Frederic Chopin is sometimes defined, a bit rhetorically, as “the poet of the piano”, but listening to his music we can understand how appropriate the metaphor is. Rhythm, pauses, thematic cues, poetic images follow each other in harmony and equilibrium from the beginning to the end. Musical passages like songs. Measures like quatrains. And, in order to make the piano sing freely and spontaneously, the pianist must not allow the technical aspects to overshadow the moving atmosphere. Like the best soloists, Pietro De Maria has the gift of making his solutions technically unexceptionable, without allowing the mechanical aspect to to prevail upon the characteristic aspect, that is, the lyrical one. The Etudes of opus 10 and 25 are a perfect yardstick. Essential points of reference in the history of piano music, they are extremely concentrated symphonic poems, but, above all they are, precisely, studies for the development of technical ability, aimed at a specific technical desideratum based on a single musical motif. And the combination of a single practical task with the highest musical contents and significance is absolutely ad hoc. Pietro De Maria resolves each passage with authoritative self-assurance, style, maturity of expression, fluid technique. And above all, with estreme elegance. A poised composure in which we recognize the inspiration of the great Michelangeli, not only in the external forms of gestures and posture, but in the pursuit of a sensitive touch.
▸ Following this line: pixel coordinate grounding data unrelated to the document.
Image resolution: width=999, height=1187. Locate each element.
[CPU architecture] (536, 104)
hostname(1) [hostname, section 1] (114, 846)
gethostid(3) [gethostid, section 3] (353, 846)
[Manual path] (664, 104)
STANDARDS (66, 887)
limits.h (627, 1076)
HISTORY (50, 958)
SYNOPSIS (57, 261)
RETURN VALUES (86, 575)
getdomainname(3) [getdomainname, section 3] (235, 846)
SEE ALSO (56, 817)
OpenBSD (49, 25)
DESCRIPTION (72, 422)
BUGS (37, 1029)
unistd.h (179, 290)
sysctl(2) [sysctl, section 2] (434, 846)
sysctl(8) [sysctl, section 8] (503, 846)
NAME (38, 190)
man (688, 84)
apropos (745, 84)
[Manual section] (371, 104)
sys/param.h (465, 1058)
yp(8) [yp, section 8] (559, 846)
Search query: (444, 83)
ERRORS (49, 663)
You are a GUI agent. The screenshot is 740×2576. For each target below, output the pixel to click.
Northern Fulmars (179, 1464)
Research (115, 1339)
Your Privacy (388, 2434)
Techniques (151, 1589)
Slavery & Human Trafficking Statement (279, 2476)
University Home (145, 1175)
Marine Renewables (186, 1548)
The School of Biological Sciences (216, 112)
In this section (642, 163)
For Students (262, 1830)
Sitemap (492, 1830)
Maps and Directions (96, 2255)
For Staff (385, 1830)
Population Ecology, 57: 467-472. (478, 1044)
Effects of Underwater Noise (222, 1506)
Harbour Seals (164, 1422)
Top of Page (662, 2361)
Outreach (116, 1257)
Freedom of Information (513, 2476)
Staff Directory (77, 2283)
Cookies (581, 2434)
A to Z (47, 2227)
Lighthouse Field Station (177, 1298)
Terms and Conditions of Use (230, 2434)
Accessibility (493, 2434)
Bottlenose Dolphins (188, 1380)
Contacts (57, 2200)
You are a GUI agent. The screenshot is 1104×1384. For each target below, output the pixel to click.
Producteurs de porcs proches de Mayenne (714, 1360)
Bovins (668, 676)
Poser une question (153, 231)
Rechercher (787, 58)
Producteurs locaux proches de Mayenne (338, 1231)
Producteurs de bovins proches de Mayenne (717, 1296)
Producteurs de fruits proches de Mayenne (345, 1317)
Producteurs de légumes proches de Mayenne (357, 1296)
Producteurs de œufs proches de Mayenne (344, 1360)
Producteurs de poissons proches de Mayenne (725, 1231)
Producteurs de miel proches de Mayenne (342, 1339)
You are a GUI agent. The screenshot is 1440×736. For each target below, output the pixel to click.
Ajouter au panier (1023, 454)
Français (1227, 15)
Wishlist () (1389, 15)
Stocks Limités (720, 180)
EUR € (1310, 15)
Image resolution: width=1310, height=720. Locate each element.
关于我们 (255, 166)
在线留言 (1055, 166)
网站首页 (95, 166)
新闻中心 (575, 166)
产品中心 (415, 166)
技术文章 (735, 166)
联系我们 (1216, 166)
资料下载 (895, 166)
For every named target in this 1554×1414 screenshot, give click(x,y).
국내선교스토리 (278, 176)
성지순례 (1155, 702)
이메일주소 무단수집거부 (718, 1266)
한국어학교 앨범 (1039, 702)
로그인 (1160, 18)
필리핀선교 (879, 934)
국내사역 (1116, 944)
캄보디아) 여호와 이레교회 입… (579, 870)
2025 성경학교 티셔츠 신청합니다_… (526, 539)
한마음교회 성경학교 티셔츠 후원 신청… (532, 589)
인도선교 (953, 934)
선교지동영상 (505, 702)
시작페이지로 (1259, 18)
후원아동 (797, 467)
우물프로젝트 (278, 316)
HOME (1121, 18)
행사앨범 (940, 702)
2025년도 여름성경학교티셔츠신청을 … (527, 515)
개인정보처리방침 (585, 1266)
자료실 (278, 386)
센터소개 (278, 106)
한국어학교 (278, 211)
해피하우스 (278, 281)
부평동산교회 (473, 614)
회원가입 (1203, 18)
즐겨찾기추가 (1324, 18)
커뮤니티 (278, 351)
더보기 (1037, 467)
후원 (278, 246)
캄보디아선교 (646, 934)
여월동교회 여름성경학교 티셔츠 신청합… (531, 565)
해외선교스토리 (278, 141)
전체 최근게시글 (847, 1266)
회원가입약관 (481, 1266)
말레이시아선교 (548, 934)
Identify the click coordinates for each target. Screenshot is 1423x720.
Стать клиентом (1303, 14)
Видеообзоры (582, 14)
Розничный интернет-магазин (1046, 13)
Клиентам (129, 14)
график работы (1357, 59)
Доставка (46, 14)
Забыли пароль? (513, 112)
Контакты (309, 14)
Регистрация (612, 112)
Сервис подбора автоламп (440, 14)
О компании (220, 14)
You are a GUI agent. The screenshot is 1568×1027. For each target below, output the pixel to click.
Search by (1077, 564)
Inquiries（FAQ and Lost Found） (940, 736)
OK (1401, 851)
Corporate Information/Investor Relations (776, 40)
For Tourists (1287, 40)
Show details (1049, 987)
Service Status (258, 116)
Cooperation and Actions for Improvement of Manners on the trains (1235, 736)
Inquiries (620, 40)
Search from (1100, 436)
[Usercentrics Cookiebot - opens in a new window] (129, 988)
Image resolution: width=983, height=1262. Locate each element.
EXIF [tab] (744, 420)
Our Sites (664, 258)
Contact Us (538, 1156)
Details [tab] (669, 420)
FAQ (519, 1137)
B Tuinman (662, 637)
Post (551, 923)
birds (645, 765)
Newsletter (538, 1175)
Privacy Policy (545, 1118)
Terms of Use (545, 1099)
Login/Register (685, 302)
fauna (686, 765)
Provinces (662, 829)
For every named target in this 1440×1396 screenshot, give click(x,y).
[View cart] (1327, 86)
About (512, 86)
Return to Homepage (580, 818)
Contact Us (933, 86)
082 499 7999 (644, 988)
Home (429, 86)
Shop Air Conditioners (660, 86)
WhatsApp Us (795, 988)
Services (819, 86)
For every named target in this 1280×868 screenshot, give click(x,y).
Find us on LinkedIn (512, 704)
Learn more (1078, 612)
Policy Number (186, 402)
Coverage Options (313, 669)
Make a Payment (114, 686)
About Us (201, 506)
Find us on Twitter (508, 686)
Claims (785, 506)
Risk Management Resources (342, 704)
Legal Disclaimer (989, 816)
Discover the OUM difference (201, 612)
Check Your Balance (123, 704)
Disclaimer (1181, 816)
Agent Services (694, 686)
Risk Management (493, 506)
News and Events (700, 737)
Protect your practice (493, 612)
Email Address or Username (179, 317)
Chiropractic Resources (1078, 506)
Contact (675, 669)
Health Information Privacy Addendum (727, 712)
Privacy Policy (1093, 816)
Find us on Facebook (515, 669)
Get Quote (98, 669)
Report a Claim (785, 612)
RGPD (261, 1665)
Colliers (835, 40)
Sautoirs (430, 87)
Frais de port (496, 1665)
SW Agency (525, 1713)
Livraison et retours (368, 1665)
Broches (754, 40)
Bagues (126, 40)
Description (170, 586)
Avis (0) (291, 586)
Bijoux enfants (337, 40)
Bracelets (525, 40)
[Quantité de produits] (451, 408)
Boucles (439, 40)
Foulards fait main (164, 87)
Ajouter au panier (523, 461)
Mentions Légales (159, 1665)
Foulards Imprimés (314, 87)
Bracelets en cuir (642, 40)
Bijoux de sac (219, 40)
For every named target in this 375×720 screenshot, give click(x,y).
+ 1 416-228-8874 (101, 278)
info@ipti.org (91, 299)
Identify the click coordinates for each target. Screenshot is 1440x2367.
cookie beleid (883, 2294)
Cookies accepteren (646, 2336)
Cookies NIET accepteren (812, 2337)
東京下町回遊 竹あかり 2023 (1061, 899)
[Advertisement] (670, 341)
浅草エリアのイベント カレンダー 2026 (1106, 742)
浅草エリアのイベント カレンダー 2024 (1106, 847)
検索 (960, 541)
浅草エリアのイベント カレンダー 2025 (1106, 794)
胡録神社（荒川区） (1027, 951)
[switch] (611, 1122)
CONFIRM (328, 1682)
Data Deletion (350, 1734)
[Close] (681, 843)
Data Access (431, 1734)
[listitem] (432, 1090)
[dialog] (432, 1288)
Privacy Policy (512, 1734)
De Maria’s Chopin is, at the same time, pure and absolute; it has class, but no mawkishness, it is dizzying, and not modish. In fact, he plays the first Etude in the sunny tonality of C major with precision but no agitated virtuosity, and the arpeggios are soft from the beginning to the end. Etude n.1 has its mirror image in the 12th and last Etude of Opus 25 and closely resembles Paganini’s first Caprice, which inspired it (in fact, Chopin used to recommend to his students a performance similar to the famous bow strokes)
The pianist certainly did not shrink from the trills, the various kinds of embellishments, daring octaves and staccatos, legatos and brilliant agility and, dominating the keyboard as if it were a violin, he succeeded in his intention of combining virtuosity with expressiveness.
In the Ballades we also find a great variety of technical expedients but, as in the Nocturnes or the Impromptus, they are compositions of a more intimate and personal kind. With Ballade n. 1 in G minor op.23 and with the n. 4 in F minor op. 52, De Maria captures the audience displaying romantic charm and passion, together with the fresh, changing spontaneity of form and harmony that is the music of Chopin. The second Ballade in F major op. 38 on the other hand is fascinating thanks to his touch (the first bars imitate the chiming of bells) and for the supporting role of the grave part of the keyboard, and the third Ballade, in A flat major op. 47, in the hands of the Venetian pianist mediates with simplicity delicacy and sentimento, impetuosity and sweetness. De Maria’s trip in the company of Chopin enthralls the large audience. He shows he is an interpreter even in the timing of his curtain calls and in the encores he chooses. He offers two, after almost 120 minutes of playing, with enviable freshness and brilliance. The intimate and poetic October from Tchaikovski’s The Seasons and La Campanella by Liszt. Absolutely exceptional. Like the audience’s reaction.